La garantie du respect du droit d’auteur, tant le droit moral que patrimonial
Afin de défendre les droits des auteurs, la SACD publiera prochainement une nouvelle version de ses conditions générales d’autorisation des diffuseurs audiovisuels et de son contrat-type librement utilisable par les auteurs pour la cession des œuvres audiovisuelles et cinématographiques à un producteur, et qui intégrera une clause par laquelle un auteur pourra s’opposer à l’exploitation de son œuvre par une intelligence artificielle.
Elle se réserve aussi le droit d’examiner tout recours juridique qui serait utile à l’encontre de services exploitant les œuvres des auteurs membres de la SACD sans qu’ils en aient l’autorisation.
Il n’y a d’ailleurs aucune raison qu’une œuvre licitement exploitée par un opérateur d’intelligence artificielle ne génère pas des droits d’auteurs au profit des femmes et des hommes qui en sont les auteurs.
L’exploitation de ces œuvres, autorisée par les auteurs, doit impérativement s’inscrire dans le cadre d’un modèle économique basé sur l’octroi d’une licence d’autorisation des œuvres par un organisme de gestion collective, en contrepartie d’un pourcentage des recettes générées par les opérateurs d’intelligence artificielle.
Par sa capacité à gérer des informations multiples et complexes et à assurer une juste répartition entre les auteurs, la gestion collective offre en effet le meilleur outil pour permettre le développement des modèles d’intelligence artificielle dans un cadre respectueux des droits des auteurs et en leur assurant le versement de leur juste droit à rémunération conformément aux dispositions légales.
La nécessité d’une régulation de l’utilisation des œuvres par les IA
L’Union européenne a su mettre en place un modèle de supervision et de contrôle du respect des données personnelles efficace et capable de sanctionner les services qui utiliseraient abusivement les données personnelles des citoyens européens.
La même démarche doit prévaloir pour le déploiement des services liées à l’intelligence artificielle : un organisme de régulation devrait pouvoir enregistrer et contrôler les déclarations des activités des fournisseurs de ces services, en particulier concernant l’exploitation d’œuvres protégées par le droit d’auteur, et disposer de pouvoirs d’investigations étendus et de sanctions effectives.
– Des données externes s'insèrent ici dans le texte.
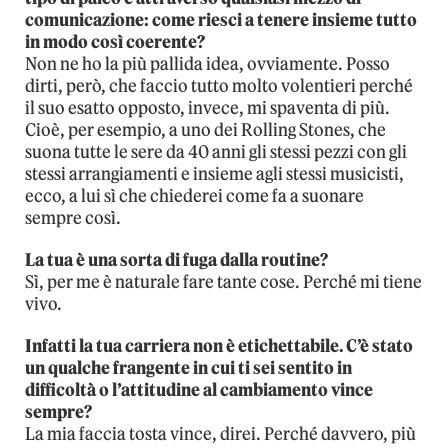
comunicazione: come riesci a tenere insieme tutto
in modo così coerente?
Non ne ho la più pallida idea, ovviamente. Posso
dirti, però, che faccio tutto molto volentieri perché
il suo esatto opposto, invece, mi spaventa di più.
Cioè, per esempio, a uno dei Rolling Stones, che
suona tutte le sere da 40 anni gli stessi pezzi con gli
stessi arrangiamenti e insieme agli stessi musicisti,
ecco, a lui sì che chiederei come fa a suonare
sempre così.
La tua è una sorta di fuga dalla routine?
Sì, per me è naturale fare tante cose. Perché mi tiene
vivo.
Infatti la tua carriera non è etichettabile. C’è stato
un qualche frangente in cui ti sei sentito in
difficoltà o l’attitudine al cambiamento vince
sempre?
La mia faccia tosta vince, direi. Perché davvero, più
Avec le renforcement récent de ses compétences pour veiller au respect de la propriété intellectuelle, l’ARCOM serait légitime à assurer cette mission de régulation, avec des moyens accrus.
La politique de régulation de l’IA devra se mettre en place au niveau européen mais aussi en France. D’ores et déjà, l’Union européenne a posé les jalons d’une régulation effective à travers les travaux en cours au Parlement européen, en avançant positivement sur les obligations de transparence. C’est un premier pas qui devra être complété, renforcé et enrichi lors de la prochaine législature issue des élections européennes de 2024. La SACD attend des partis politiques français des engagements clairs et protecteurs de la création et des auteurs à l’occasion de la campagne électorale.
Sans attendre, les pouvoirs publics en France, en particulier le ministère de la Culture et le CNC, doivent agir et prendre des initiatives, en association, le cas échéant avec l’INRIA et des centres de recherche en droit des technologies et d’éthique du numérique. Il est urgent d’évaluer à court et moyen terme les conséquences de l’intelligence artificielle sur la création française et de définir les contours d’une réaction rapide et adaptée de nature à préserver sa diversité, le travail des auteurs et autrices et la pérennité de leurs droits. De son côté, la SACD est disponible pour accompagner et prendre toute sa part à l’élaboration de ce nouveau cadre à l’ère de l’intelligence artificielle.